Plus que l’aide au développement
En tout cas, ces dernières années, les différents rapports n’ont cessé d’alerter sur la gravité de la fuite des capitaux sur le continent. À en croire un rapport publié en 2015 par la Commission économique des Nations-Unies pour l’Afrique (CEA), entre 30 et 60 milliards de dollars de capitaux illégaux quittent annuellement le continent vers d’autres destinations de la planète. Ces transferts de fonds sont désignés par les «flux financiers illicites», eux-mêmes définis comme «des capitaux acquis, transférés ou utilisés illégalement». En 2012, le montant de ces flux a dépassé celui de l’aide au développement, plafonné à un peu plus de 46 milliards de dollars.
Concentration
Selon ce document, le Nigeria représente la part la plus importante des flux financiers illicites en provenance de l’Afrique de l’Ouest (79% du total pour cette région), alors que l’Égypte et l’Algérie font sortir 66% des capitaux en provenance d’Afrique du Nord. En dehors des pays exportateurs de l’or noir, on retrouve des États comme l’Afrique du Sud, le Maroc, la Côte d’Ivoire et l’Éthiopie qui «enregistrent aussi des niveaux élevés de flux financiers illicites entre 1970 et 2008» observe le rapport.

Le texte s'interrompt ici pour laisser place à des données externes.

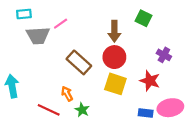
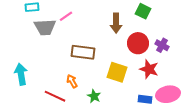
red circle: (114, 57) -> (138, 43), moved
brown rectangle: (79, 62) -> (83, 52), turned -35
green star: (82, 110) -> (94, 96), moved

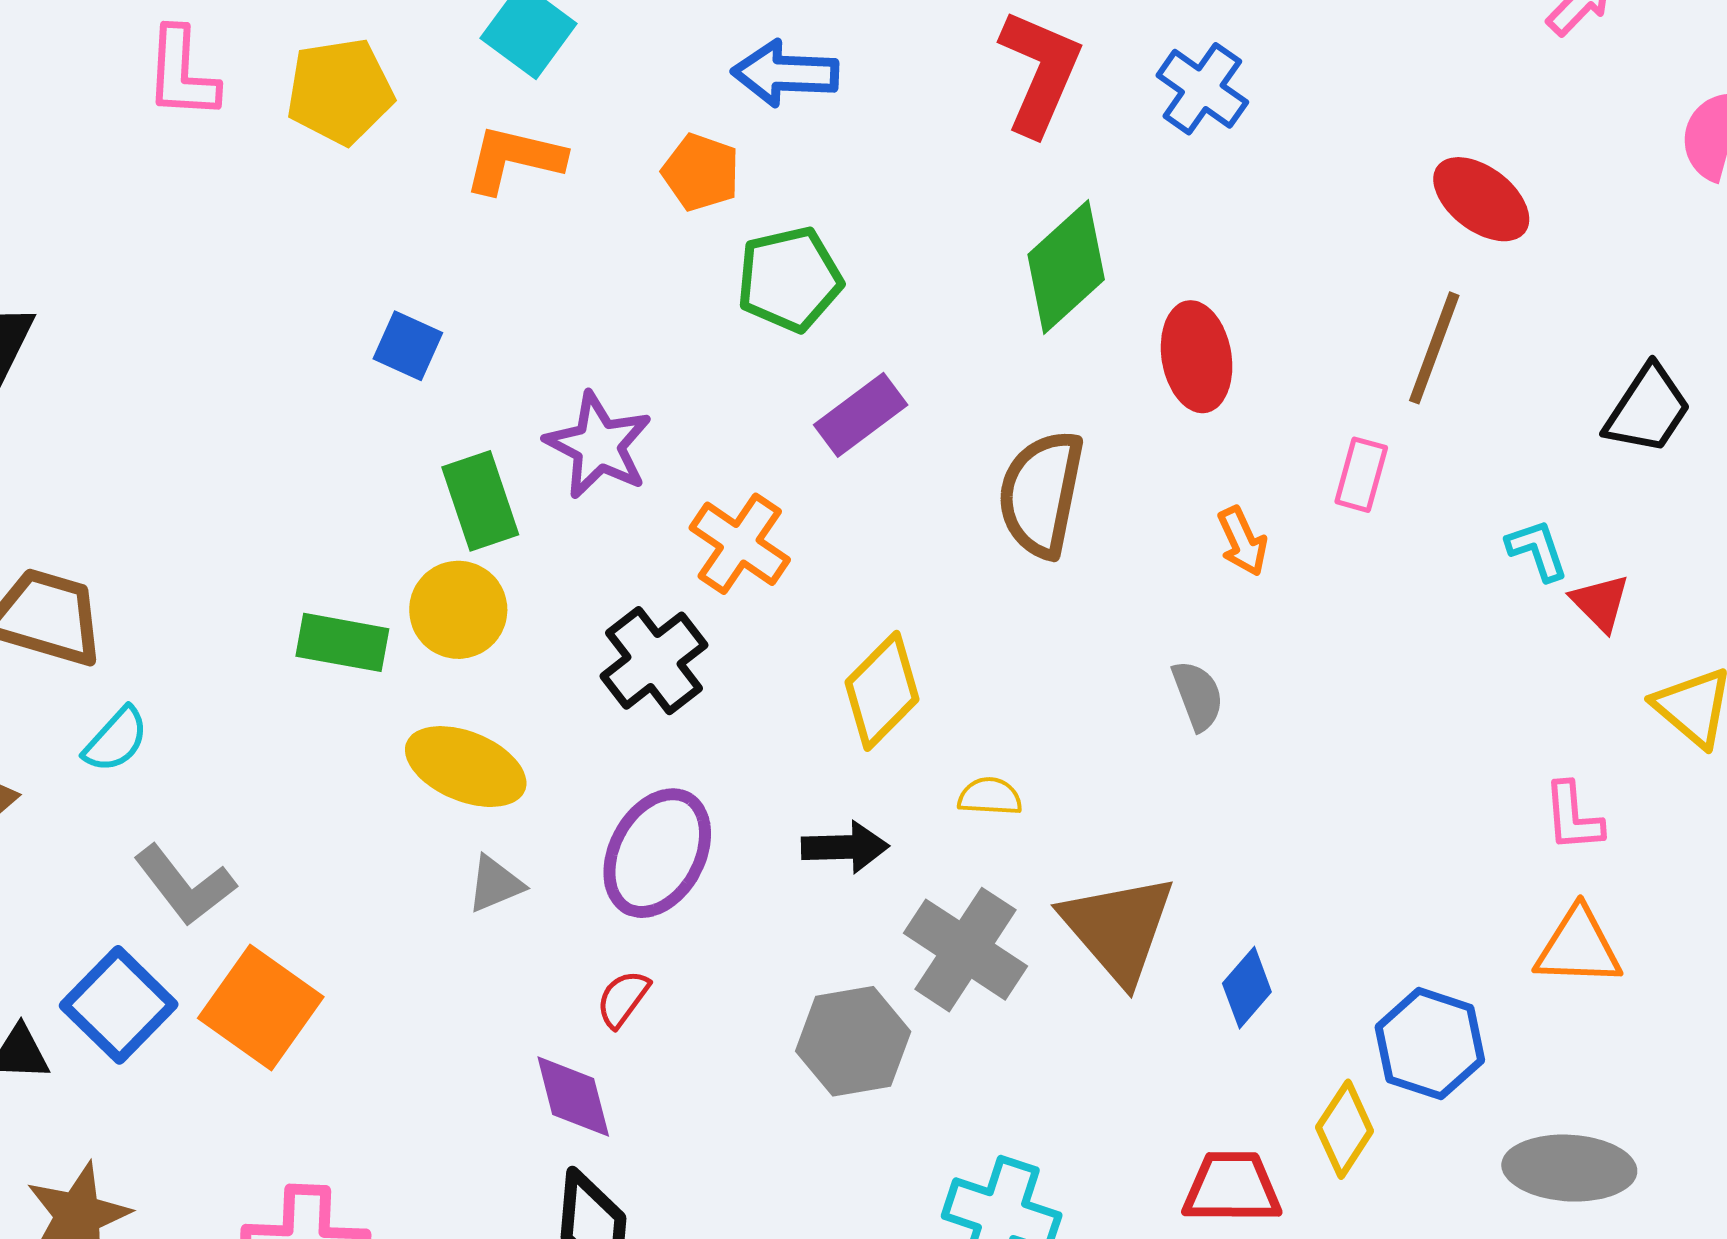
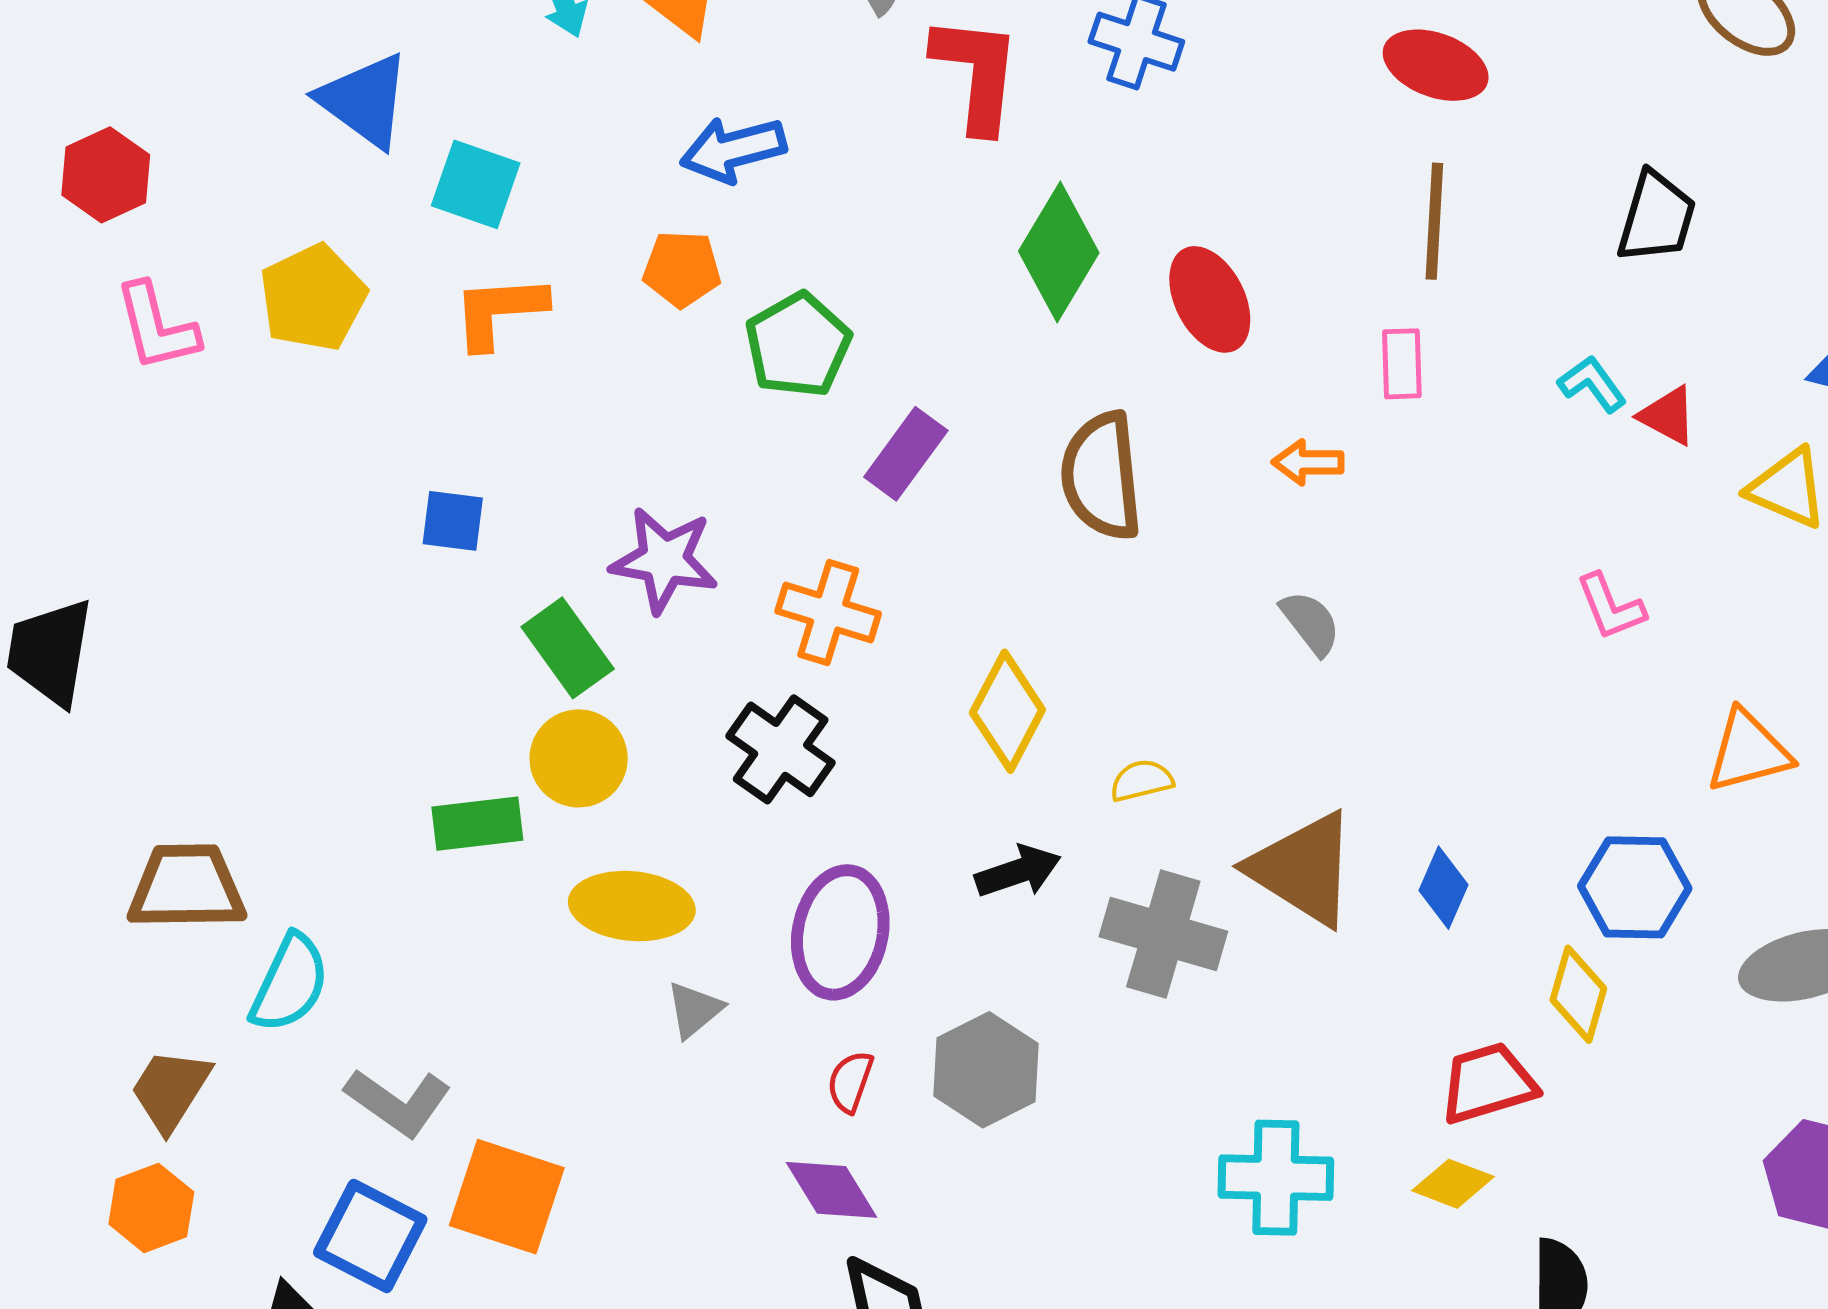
orange arrow: (1242, 541) -> (1308, 462), turned 132
cyan semicircle: (116, 740) -> (290, 983), size x1.4
pink L-shape: (1573, 817) -> (1611, 607), moved
gray hexagon: (853, 1041) -> (986, 1070), moved

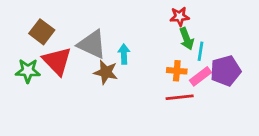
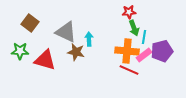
red triangle: (57, 61) -> (45, 60), moved, turned -30
orange cross: (177, 71) -> (127, 51), size x1.6
red line: (180, 97) -> (129, 70), turned 30

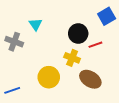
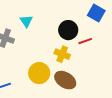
blue square: (107, 16) -> (96, 13), turned -30
brown ellipse: (90, 79) -> (65, 80), moved

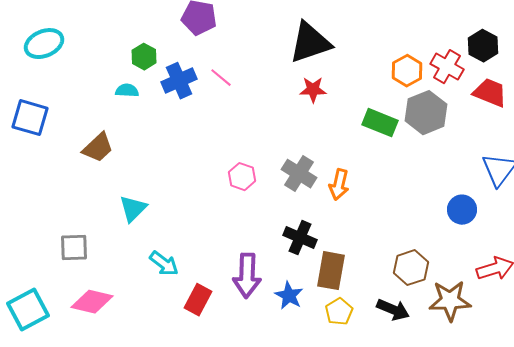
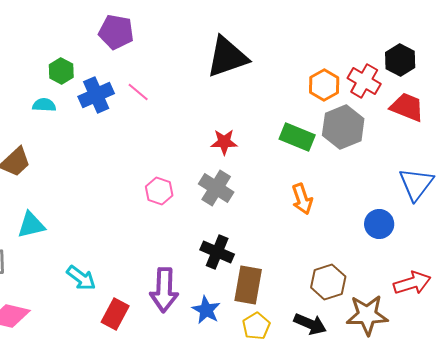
red star: (313, 90) -> (224, 142), moved
orange arrow: (339, 185) -> (302, 199), moved, turned -32
cyan triangle: (133, 209) -> (31, 225), moved, turned 32

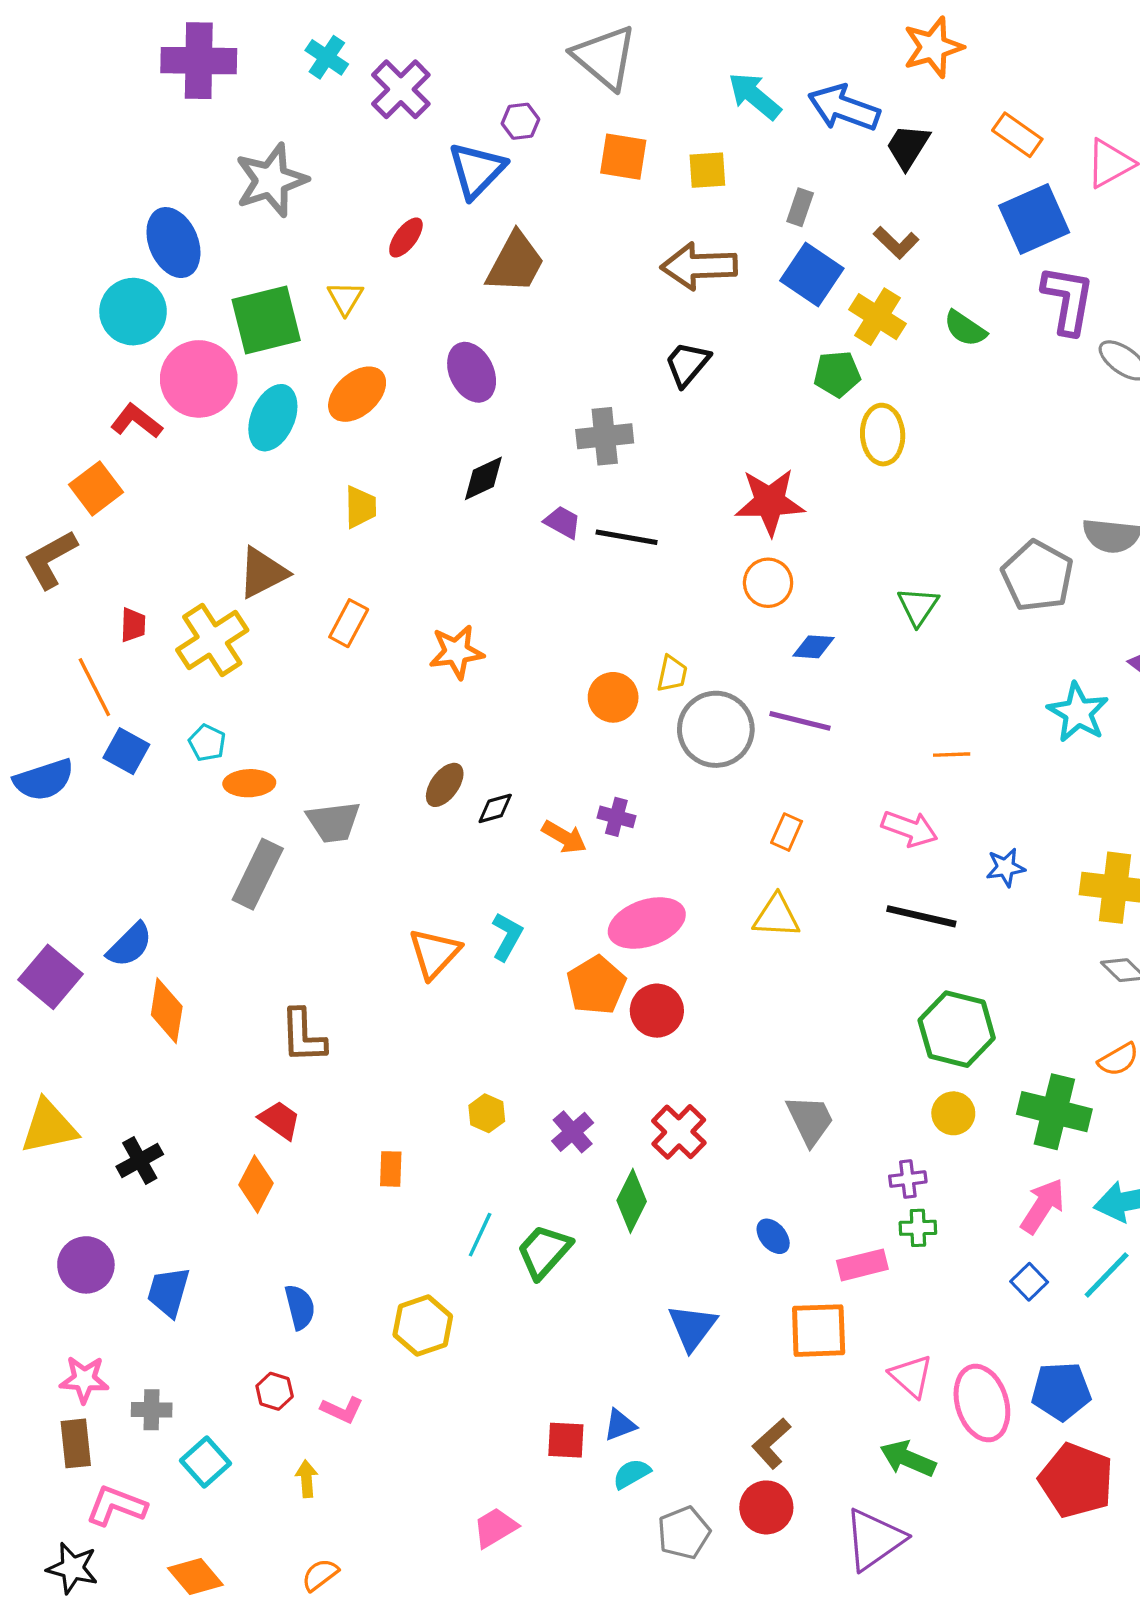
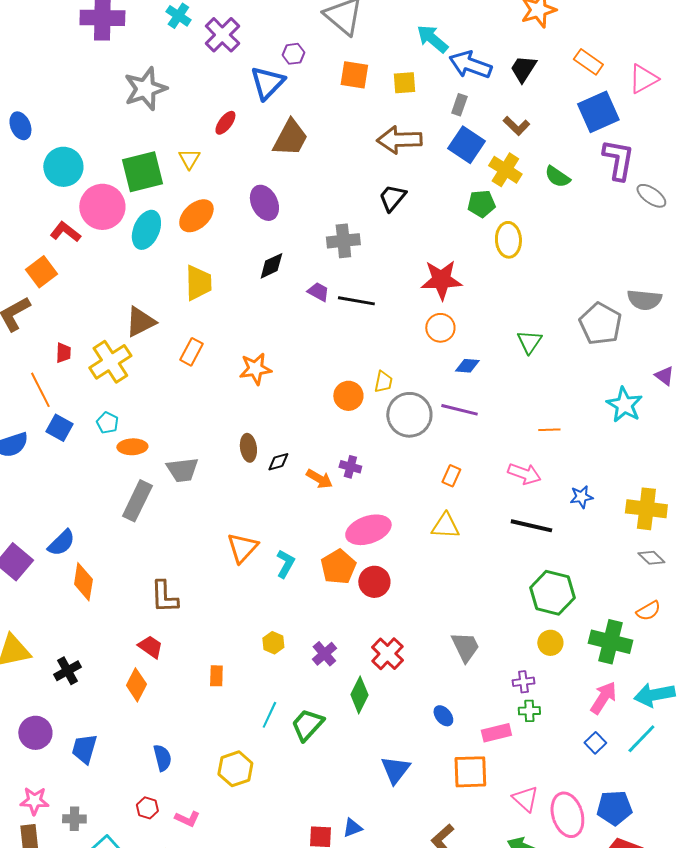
blue arrow: (844, 108) -> (470, 65), moved
blue ellipse: (173, 243) -> (20, 126), moved, size x0.7
yellow trapezoid: (360, 507) -> (198, 283), size x1.4
brown ellipse: (445, 785) -> (248, 448), turned -44
cyan L-shape: (507, 936) -> (285, 564), moved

Globalement, l’étude affirme que ces flux sont remarquablement concentrés dans quelques pays, dont les 10 premiers représentent 79% du total sur la période 1970-2008. Il est à noter que 33,9 milliards de dollars sont illégalement sortis du Maroc, soit 4,7% du total africain.
Thabo Mbeki
Président du Groupe de haut niveau sur les flux financiers illicites
Les «Panama Papers» font minutieusement ressortir les problèmes que le Groupe de haut niveau sur les flux financiers illicites (IFF) en provenance de l’Afrique de l’Union africaine (UA) et de la Commission économique pour l’Afrique (CEA) a souligné avec force dans les conclusions de son rapport publié et approuvé par les chefs d’État et de gouvernement africains, en janvier 2015. L’une des conséquences de ces conclusions et non la moindre concerne les questions relatives aux paradis fiscaux et/ou compétences territoriales disposant du secret financier et le manque de transparence en ce qui concerne la véritable propriété des sociétés. Les informations publiées dans les «Panama Papers» jusqu’ici confirment effectivement les conclusions du rapport du groupe de haut niveau. Ils confirment, à plus forte raison, l’existence d’un réseau de comptes offshore et des voies d’investissement complexes qui conduisent à l’évasion et la fraude fiscales. Jusqu’à présent, les avertissements contre ces méthodes ont été pris à la légère. Les sommes astronomiques de pratiques illicites et le nombre important d’acteurs mondiaux exposés par le scandale de Panama démontrent que les gouvernements africains et le reste du monde ne peuvent éviter une action ferme contre les paradis fiscaux. Le fait indéniable est que les flux financiers illicites qui proviennent de la fraude fiscale méritent toute notre attention aux niveaux continental et mondial.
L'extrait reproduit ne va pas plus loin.